Abstract Body

Increasing evidence supports virological remission in a subset of individuals after treatment with antiretroviral therapy (ART) in primary HIV infection (PHI). We present the first analysis of treatment interruption (TI) in individuals with PHI in Africa, to explore the prevalence and predictors of post-treatment control (PTC).

137 individuals within 6 months of seroconversion were recruited to the SPARTAC RCT from South Africa and Uganda. We analysed samples from those randomised to ‘no treatment’ (NT) and 48 weeks of ART (ART48). We measured HIV-1 DNA in CD4 T cells (Total, Integrated), CD4 count, plasma viral load (VL) and markers of T cell activation (CD25, CD38, CD69, HLA-DR) and exhaustion (Lag-3, PD-1, Tim-3). We explored associations with both clinical progression and time to viral load rebound. Data were compared with those for UK SPARTAC participants (n=151) recruited under the same protocol. 

Of individuals recruited to SPARTAC in Africa, 91 were randomised to ART48 or NT, and of these, samples were available for 44 and 38, respectively.

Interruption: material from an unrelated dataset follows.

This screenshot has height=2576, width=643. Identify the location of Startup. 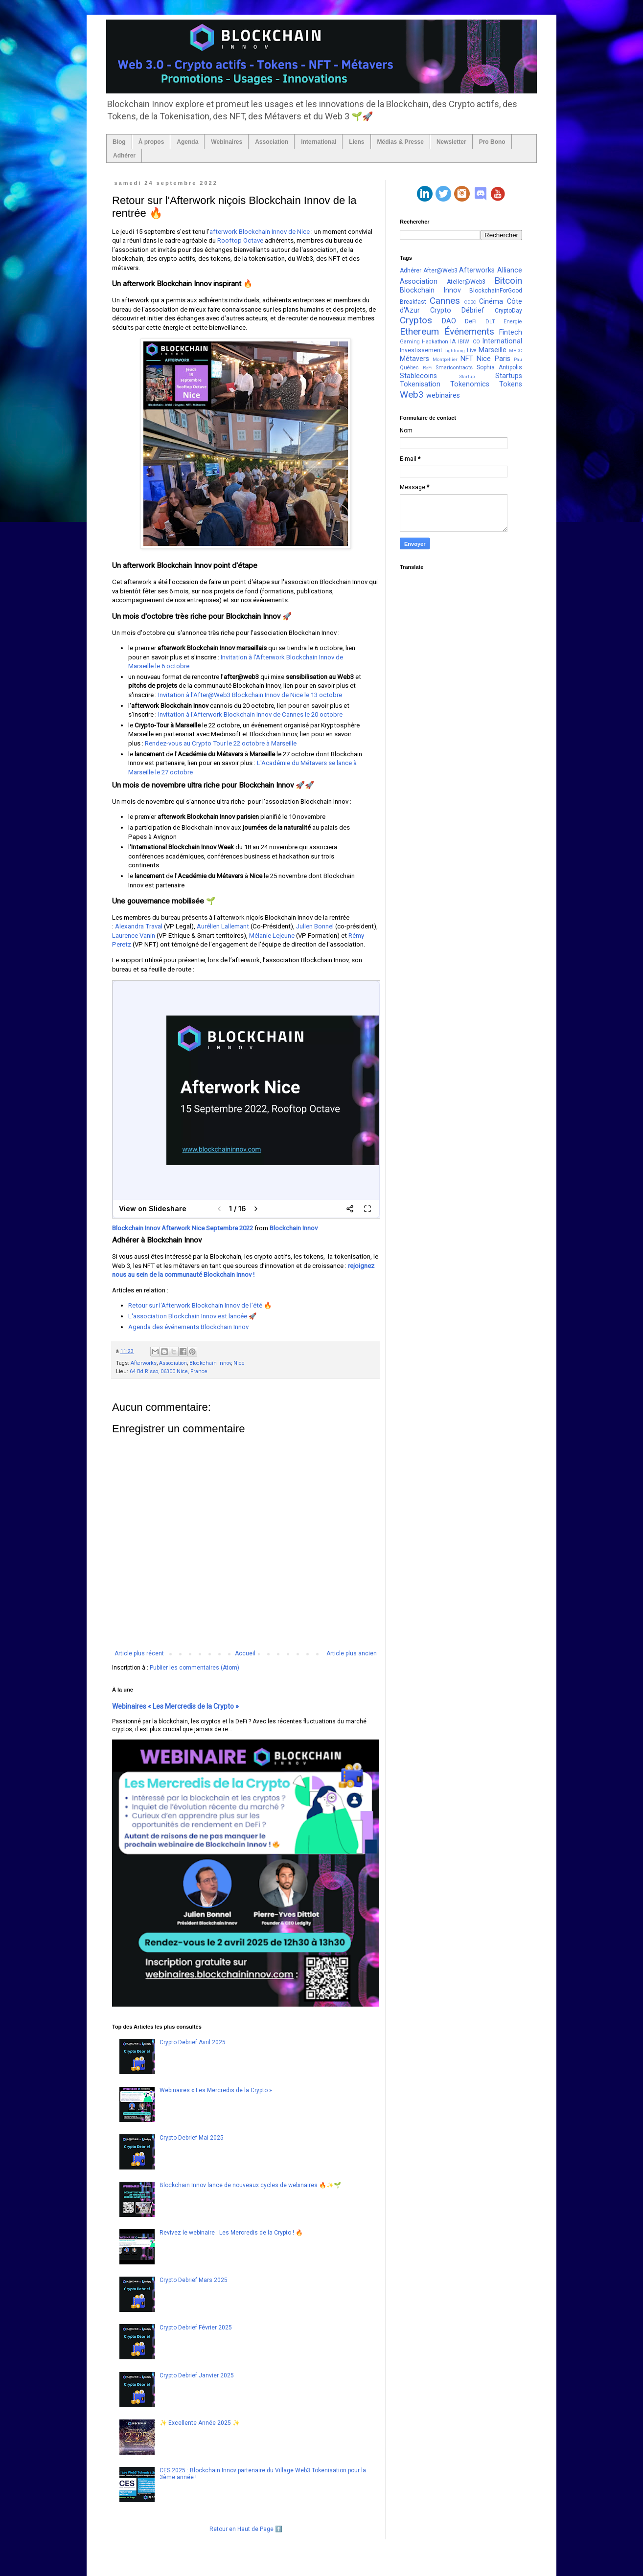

Of those in the ART48 arm, 22 received the full 48 weeks of ART and had VL < 400 copies/mL at TI.  All were female; 19/22 were infected with subtype C. Of UK patients all were MSM infected with subtype B.

Pre-therapy VL was significantly lower in Africans compared with the UK cohort (median 4.16 vs 4.62 log10 copies/mL; p<0.001). CD4 T cell count and Total HIV-DNA were similar in UK and African patients, although Integrated HIV-1 DNA was lower in the latter (median 3.60 vs 3.06 log10 copies/million CD4+ T-cells; p < 0.001).

Measured pre-ART, Total HIV-1 DNA, VL and CD4 count in Africans were associated with clinical progression (p=0.001, HR (CI95) 5.37 (1.95-14.79); p<0.001, 1.99 (1.35-2.94) and p<0.001, 0.34 (0.24-0.48), respectively).

From TI after 48 weeks of ART, 5/22 (22.7%) Africans maintained VL<400 copies/ml over a median 188 weeks follow-up (range 147-203). In multivariable analyses, Africans experienced significantly longer duration of viral remission than UK participants (p<0.001; HR 3.90 (1.75-8.71). Total DNA at TI was a predictor of time to rebound, but the effect was much weaker in African than in UK patients.

We present the first analysis of PTC in Africans with PHI. The difference in virus-free remission post-TI in these individuals compared to the UK patients is striking. Further studies are needed to explore mechanisms and discriminate the distinct effects of sex, ethnicity and HIV subtype.